Work to complete:
Each record that comes next should be output exactly; pictures do not belong in the copy.

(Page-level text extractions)
+++

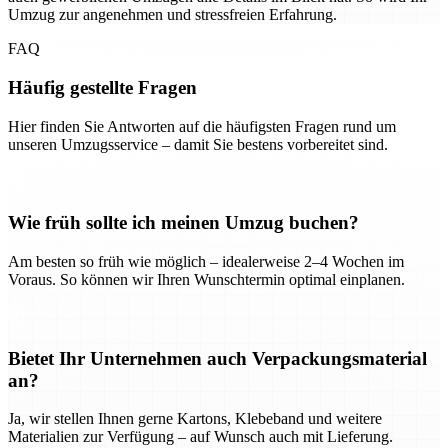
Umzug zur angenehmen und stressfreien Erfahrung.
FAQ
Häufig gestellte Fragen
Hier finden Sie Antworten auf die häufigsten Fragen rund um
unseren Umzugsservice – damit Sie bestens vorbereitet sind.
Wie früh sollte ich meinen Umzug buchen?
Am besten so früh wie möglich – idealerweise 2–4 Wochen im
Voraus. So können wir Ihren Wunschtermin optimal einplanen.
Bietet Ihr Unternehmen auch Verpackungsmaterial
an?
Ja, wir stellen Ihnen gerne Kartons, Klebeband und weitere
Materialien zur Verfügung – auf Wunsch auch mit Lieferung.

+++

Written solution:
Umzug zur angenehmen und stressfreien Erfahrung.
FAQ
Häufig gestellte Fragen
Hier finden Sie Antworten auf die häufigsten Fragen rund um
unseren Umzugsservice – damit Sie bestens vorbereitet sind.
Wie früh sollte ich meinen Umzug buchen?
Am besten so früh wie möglich – idealerweise 2–4 Wochen im
Voraus. So können wir Ihren Wunschtermin optimal einplanen.
Bietet Ihr Unternehmen auch Verpackungsmaterial
an?
Ja, wir stellen Ihnen gerne Kartons, Klebeband und weitere
Materialien zur Verfügung – auf Wunsch auch mit Lieferung.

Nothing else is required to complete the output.